In Nagpur, Shri Guruji’s, life took an altogether new turn. In Doctorji, he saw a personality intensely motivated and dedicated to the nation. Shri Guruji was also closely observing Doctorji, who had put his heart and soul into this work. From 1938 onwards, Shri Guruji identified the work of Sangh as the sole mission of his life. In the close company of Doctorji, he focussed his entire attention on the activities of Sangh. This also relieved Doctorji of his worries.
Under Sri Guruji’s inspiring, fearless and indomitable leadership, RSS grew by leaps and bounds. In town after town, the Sangh Pracharak would arrive with a few letters of introduction to local leaders, whether belonging to Congress, Hindu Mahasabha, Arya Samaj or whatever. He would put up himself in the local bhavan of any of these organizations or in a temple or with any well-wisher. His job, often as teacher, would bring him in touch with many students and teachers. Any existing local Hindu volunteer organization would promptly merge with the new RSS shakha. With help from local well-wishers and guidance from his seniors in the RSS, the shakha would grow into a social magnet, attracting promising young men and local VIPs alike, regardless of their cast, class or sect. Soon it would be the strongest organization in town.

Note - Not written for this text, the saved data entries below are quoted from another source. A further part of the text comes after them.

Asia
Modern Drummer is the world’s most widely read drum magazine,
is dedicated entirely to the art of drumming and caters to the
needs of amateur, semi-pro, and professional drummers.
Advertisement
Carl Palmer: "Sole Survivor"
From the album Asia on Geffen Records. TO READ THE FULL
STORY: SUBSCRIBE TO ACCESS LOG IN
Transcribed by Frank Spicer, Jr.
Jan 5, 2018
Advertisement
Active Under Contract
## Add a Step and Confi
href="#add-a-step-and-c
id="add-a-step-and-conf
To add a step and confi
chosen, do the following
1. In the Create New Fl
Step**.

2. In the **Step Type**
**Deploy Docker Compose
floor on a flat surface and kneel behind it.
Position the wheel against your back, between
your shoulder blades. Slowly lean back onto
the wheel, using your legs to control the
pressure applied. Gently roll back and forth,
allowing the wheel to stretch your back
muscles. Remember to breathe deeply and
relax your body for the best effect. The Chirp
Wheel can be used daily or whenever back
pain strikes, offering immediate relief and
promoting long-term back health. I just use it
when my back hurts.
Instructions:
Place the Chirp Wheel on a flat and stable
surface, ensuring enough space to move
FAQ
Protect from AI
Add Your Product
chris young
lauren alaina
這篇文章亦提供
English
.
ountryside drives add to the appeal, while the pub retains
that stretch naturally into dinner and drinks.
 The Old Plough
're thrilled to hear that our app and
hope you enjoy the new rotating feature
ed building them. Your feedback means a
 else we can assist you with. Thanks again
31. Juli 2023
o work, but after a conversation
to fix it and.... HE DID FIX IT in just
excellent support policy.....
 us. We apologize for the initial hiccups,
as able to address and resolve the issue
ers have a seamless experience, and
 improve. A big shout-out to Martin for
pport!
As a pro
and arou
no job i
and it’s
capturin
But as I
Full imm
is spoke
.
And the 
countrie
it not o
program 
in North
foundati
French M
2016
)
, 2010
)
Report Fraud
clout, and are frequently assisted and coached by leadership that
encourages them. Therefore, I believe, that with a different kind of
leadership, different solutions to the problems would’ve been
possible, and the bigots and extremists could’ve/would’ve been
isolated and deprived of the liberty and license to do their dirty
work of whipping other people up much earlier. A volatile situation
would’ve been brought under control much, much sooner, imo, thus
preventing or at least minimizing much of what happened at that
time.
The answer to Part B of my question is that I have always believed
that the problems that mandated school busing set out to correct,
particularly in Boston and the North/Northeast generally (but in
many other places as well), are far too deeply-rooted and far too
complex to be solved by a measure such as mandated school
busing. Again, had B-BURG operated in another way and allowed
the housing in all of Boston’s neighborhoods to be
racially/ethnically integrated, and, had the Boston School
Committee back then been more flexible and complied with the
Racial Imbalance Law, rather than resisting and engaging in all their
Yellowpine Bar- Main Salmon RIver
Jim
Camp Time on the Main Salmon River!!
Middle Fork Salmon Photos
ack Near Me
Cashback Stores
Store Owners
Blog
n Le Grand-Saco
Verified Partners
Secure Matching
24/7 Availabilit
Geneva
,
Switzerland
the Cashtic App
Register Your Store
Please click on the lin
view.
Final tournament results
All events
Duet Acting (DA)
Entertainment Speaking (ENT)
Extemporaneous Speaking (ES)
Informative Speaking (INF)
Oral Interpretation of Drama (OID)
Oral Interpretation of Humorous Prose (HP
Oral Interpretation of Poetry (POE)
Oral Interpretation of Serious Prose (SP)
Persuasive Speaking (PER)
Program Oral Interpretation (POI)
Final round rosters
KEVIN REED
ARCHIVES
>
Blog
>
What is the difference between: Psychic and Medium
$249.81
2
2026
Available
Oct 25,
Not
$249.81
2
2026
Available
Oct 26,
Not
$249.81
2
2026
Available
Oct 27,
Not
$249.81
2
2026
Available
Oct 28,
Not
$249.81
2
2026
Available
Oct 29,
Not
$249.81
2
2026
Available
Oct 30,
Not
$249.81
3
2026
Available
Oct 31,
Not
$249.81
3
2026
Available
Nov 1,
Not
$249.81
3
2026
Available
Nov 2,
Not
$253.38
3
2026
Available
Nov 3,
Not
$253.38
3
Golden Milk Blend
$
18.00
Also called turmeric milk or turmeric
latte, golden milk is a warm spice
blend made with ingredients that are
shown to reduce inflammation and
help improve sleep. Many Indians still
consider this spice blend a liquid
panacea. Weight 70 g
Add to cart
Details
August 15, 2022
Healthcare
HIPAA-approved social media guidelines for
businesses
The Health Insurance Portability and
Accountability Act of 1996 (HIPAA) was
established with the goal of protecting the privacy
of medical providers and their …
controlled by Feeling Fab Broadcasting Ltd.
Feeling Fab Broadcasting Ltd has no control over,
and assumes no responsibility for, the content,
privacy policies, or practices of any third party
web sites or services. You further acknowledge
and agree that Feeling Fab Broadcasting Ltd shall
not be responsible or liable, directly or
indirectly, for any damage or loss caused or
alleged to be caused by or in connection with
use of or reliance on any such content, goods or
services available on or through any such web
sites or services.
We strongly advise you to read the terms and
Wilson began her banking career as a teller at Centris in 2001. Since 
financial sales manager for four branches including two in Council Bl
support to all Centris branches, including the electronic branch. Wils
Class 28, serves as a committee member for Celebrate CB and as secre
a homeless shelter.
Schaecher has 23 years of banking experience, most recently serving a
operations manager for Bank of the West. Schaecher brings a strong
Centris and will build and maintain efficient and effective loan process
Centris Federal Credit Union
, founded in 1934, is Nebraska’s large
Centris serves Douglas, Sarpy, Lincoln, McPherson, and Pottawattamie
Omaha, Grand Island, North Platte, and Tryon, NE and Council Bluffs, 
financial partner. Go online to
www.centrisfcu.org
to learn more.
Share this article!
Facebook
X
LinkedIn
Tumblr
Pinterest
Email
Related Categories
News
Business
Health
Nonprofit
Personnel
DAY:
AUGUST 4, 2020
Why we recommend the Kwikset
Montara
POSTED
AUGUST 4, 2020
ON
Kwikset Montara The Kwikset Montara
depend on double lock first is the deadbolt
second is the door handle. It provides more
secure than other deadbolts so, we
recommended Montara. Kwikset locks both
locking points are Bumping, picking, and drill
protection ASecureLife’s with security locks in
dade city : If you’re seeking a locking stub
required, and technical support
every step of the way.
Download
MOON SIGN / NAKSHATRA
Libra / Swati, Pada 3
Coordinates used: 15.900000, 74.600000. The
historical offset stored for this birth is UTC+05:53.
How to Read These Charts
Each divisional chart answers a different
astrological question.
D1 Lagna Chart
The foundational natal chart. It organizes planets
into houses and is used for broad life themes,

Before long it would produce energetic young men to carry the message of Sangh to other towns and even villages. At a time when RSS was growing like wildfire, Sri Guruji said: “if I were to spend just one day in each shakha, even a life-time would not suffice to cover the whole country”. In 1973 in Nagpur he participated in the evening Sangh Prarthana on 5th June and there after breathed his last at around 09.00 PM. For 33 years he toured the country, guided swayamsevaks, met dignitaries, social and religious leaders, politicians, thinkers old and young and wrote thousands of letters giving guidance in varied fields of life. We pay our tribute to Guruji on his punyatithi.